**Your goal**. Your task is to restate exactly the lines from the one holding "Indonesia. Trận đấu" to the end of the entries below, inclusive.

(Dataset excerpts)
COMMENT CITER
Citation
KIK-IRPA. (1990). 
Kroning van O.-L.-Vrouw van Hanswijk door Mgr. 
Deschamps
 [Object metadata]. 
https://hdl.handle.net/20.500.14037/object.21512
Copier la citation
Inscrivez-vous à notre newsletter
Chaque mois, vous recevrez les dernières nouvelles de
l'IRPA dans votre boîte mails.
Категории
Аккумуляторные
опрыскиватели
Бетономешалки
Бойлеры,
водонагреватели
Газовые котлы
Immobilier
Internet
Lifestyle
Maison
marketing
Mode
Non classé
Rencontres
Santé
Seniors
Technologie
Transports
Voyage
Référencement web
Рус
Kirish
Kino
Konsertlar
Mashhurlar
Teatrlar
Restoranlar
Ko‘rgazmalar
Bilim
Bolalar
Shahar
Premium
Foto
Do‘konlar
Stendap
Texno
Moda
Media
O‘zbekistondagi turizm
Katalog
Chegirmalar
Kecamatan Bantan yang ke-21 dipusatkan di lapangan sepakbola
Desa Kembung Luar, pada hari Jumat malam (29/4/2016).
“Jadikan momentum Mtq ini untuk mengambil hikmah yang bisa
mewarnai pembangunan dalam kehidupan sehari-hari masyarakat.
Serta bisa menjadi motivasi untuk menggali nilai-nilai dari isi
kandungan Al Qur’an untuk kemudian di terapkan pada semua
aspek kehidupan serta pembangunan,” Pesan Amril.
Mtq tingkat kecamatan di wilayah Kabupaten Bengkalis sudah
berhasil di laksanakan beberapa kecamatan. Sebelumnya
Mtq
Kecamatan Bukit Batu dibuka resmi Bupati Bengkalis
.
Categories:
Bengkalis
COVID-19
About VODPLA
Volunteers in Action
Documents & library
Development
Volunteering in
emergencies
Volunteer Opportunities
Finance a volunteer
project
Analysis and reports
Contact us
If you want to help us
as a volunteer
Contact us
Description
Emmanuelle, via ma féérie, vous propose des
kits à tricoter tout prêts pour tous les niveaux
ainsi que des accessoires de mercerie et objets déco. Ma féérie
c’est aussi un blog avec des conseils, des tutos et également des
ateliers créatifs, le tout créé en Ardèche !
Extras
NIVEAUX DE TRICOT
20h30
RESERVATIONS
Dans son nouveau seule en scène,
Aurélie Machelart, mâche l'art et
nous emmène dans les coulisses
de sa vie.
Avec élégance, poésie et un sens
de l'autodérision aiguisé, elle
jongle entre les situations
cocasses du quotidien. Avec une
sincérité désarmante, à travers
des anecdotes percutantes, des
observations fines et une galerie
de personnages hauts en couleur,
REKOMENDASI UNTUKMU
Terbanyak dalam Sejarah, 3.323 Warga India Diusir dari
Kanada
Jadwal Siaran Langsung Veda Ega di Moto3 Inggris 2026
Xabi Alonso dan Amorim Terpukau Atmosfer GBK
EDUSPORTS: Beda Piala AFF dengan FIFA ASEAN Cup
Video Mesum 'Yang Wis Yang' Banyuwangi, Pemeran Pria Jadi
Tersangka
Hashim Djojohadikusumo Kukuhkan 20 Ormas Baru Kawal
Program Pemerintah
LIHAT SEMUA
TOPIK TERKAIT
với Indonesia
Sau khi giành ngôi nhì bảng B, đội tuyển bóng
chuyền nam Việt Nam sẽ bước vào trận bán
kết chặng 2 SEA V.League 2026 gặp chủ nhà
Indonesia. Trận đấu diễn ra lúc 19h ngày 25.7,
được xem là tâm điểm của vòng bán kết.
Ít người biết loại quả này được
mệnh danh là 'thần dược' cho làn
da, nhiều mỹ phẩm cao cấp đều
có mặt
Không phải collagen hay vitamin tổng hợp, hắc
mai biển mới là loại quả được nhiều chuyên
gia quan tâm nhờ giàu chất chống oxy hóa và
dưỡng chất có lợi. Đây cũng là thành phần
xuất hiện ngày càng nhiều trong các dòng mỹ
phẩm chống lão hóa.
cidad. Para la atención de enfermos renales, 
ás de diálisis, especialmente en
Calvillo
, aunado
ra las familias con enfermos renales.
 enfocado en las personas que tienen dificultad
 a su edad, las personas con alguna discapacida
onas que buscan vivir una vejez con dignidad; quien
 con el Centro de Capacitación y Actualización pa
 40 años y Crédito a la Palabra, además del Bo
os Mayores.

**Response below**.
Indonesia. Trận đấu diễn ra lúc 19h ngày 25.7,
được xem là tâm điểm của vòng bán kết.
Ít người biết loại quả này được
mệnh danh là 'thần dược' cho làn
da, nhiều mỹ phẩm cao cấp đều
có mặt
Không phải collagen hay vitamin tổng hợp, hắc
mai biển mới là loại quả được nhiều chuyên
gia quan tâm nhờ giàu chất chống oxy hóa và
dưỡng chất có lợi. Đây cũng là thành phần
xuất hiện ngày càng nhiều trong các dòng mỹ
phẩm chống lão hóa.
cidad. Para la atención de enfermos renales, 
ás de diálisis, especialmente en
Calvillo
, aunado
ra las familias con enfermos renales.
 enfocado en las personas que tienen dificultad
 a su edad, las personas con alguna discapacida
onas que buscan vivir una vejez con dignidad; quien
 con el Centro de Capacitación y Actualización pa
 40 años y Crédito a la Palabra, además del Bo
os Mayores.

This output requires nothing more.